Personal information
- Full name: Guy Lewis Hunt
- Born: 17 January 1947 (age 78) Bishop's Stortford, Herts.
- Height: 5 ft 6 in (1.68 m)
- Sporting nationality: England
- Residence: Bournemouth, Dorset

Career
- Turned professional: 1963
- Former tour(s): European Tour European Seniors Tour
- Professional wins: 3

Number of wins by tour
- European Tour: 1
- Other: 2

Best results in major championships
- Masters Tournament: CUT: 1973
- PGA Championship: DNP
- U.S. Open: DNP
- The Open Championship: T7: 1972

= Guy Hunt (golfer) =

English professional golfer

Guy Lewis Hunt (born 17 January 1947) is an English professional golfer. He won the 1977 Dunlop Masters and played in the 1975 Ryder Cup.

==Career==
In 1963, Hunt turned professional as a sixteen-year-old. He became an assistant at Bishop's Stortford Golf Club. He had some success in 1968, winning the Southern Professional Championship and then Lord Derby’s Under-23 Professional Tournament by 8 strokes. In 1969, he was runner-up in the Energen Junior Match Play, losing 2 & 1 to Craig Defoy in the final. In 1971, he was runner-up to John Garner in the Coca-Cola Young Professionals' Championship.

Hunt played regularly on the European Tour from its foundation in 1972 until 1979. He had an exceptionally consistent season in 1972. He didn't win but was runner-up to Tommy Horton in the Piccadilly Medal, was third three times and had a total of eleven top-ten finishes including being tied for 7th place in the Open Championship. Hunt finished second in the Order of Merit behind Peter Oosterhuis, who won the title with 1751 points, just ahead of Hunt on 1710, although his performances in the big money events put Oosterhuis well ahead as the leading money winner. In 1972 Hunt also made his first appearance in the World Cup, partnering Tony Jacklin in Melbourne in November.

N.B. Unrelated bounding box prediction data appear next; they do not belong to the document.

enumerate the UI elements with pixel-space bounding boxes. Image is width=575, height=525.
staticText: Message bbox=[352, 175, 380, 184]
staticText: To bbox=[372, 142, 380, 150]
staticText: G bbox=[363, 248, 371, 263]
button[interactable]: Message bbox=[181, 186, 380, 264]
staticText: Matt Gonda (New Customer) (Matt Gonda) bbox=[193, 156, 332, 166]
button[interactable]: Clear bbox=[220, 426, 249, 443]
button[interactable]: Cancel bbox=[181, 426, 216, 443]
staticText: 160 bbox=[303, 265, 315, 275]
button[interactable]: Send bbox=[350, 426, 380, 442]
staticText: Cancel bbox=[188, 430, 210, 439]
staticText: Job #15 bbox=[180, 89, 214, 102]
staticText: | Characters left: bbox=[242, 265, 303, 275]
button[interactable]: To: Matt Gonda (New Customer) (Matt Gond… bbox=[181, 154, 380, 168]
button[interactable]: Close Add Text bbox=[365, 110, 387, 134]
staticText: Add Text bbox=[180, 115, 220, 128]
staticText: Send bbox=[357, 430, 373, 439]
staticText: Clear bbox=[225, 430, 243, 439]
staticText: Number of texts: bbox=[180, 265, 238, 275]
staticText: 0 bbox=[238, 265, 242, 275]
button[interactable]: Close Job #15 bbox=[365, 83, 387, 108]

Following his good 1972 season, Hunt received an invitation to play in the 1973 Masters Tournament where he missed the cut. On the 1973 European Tour he only had two top-10 finishes and dropped to 43rd in the Order of Merit. In 1974 Hunt finished 16th in the Order of Merit with a best finish of third in the Martini International.

In 1975 Hunt finished a 17th on the Order of Merit and played in the Ryder Cup. He had a good start to the season, finishing joint third in the Spanish Open and the Martini International. These results at the start of the season put Hunt in the top eight of the Ryder Cup points to gain an automatic place in team. The 1975 Ryder Cup was held at Laurel Valley Golf Club in September. Hunt played two pairs matches with Eamonn Darcy, halving one and losing the other, and lost to Tom Weiskopf in the singles. Hunt was selected for England in the World Cup that year, playing with Maurice Bembridge.

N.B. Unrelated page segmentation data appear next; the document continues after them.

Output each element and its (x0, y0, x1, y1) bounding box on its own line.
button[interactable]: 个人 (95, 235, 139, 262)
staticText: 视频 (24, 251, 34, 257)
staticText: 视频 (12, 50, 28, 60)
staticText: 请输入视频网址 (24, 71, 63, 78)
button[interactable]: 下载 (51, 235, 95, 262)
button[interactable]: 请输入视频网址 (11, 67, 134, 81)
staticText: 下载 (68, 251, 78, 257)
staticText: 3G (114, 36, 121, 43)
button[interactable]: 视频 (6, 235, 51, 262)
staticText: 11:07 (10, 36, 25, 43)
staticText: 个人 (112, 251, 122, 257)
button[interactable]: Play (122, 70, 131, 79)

Hunt's sole European Tour win came at the 1977 Dunlop Masters, the final event of the season, where he beat Brian Barnes in a playoff, winning the first prize of £8,000. This prize money lifted Hunt to 12th in the Order of Merit.

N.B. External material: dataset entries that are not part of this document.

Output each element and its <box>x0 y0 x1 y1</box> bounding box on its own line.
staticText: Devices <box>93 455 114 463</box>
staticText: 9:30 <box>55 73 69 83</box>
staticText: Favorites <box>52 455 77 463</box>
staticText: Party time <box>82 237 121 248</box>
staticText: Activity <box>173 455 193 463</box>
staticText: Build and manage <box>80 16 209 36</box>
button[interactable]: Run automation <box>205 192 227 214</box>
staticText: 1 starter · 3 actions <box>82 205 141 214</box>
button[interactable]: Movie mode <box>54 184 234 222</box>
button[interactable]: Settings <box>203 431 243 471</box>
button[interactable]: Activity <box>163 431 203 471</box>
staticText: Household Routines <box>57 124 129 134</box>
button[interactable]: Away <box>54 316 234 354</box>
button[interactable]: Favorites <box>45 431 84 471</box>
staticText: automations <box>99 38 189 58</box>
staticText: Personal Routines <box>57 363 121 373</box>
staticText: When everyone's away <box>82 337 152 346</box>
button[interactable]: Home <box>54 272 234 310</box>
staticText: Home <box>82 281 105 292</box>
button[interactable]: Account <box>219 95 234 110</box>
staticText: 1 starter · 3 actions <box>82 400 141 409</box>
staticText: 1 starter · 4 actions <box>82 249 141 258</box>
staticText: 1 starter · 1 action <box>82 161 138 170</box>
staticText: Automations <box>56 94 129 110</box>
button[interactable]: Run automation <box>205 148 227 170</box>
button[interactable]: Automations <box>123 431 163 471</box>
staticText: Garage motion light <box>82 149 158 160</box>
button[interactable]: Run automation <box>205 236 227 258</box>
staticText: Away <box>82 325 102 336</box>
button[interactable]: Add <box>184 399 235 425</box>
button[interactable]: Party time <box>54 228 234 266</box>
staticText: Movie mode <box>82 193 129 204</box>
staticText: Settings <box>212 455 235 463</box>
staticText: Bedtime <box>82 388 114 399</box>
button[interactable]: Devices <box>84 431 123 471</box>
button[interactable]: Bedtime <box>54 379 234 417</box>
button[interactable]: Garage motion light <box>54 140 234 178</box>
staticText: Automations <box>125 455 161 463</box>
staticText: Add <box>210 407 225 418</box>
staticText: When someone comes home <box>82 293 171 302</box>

Hunt later worked as a tournament administrator and he also played on the European Seniors Tour from 1997 to 1999. His best result was to finish in a tie for fifth place in the 1997 Shell Wentworth Senior Masters.

==Professional wins (3)==
===European Tour wins (1)===

| No. | Date | Tournament | Winning score | Margin of victory | Runner-up |
|---|---|---|---|---|---|
| 1 | 1 Oct 1977 | Dunlop Masters | +7 (74-70-76-71=291) | Playoff | SCO Brian Barnes |

European Tour playoff record (1–0)

| No. | Year | Tournament | Opponent | Result |
|---|---|---|---|---|
| 1 | 1977 | Dunlop Masters | SCO Brian Barnes | Won with par on third extra hole |

===Other wins (2)===
- 1968 Southern Professional Championship, Lord Derby’s Under-23 Professional Tournament

==Results in major championships==

| Tournament | 1967 | 1968 | 1969 | 1970 | 1971 | 1972 | 1973 | 1974 | 1975 | 1976 | 1977 | 1978 | 1979 |
|---|---|---|---|---|---|---|---|---|---|---|---|---|---|
| Masters Tournament |  |  |  |  |  |  | CUT |  |  |  |  |  |  |
| The Open Championship | CUT |  | CUT | T48 | CUT | T7 | CUT | T39 | T28 | T32 | T15 | T17 | CUT |

Note: Hunt only played in the Masters Tournament and The Open Championship.

CUT = missed the half-way cut (3rd round cut in 1979 Open Championship)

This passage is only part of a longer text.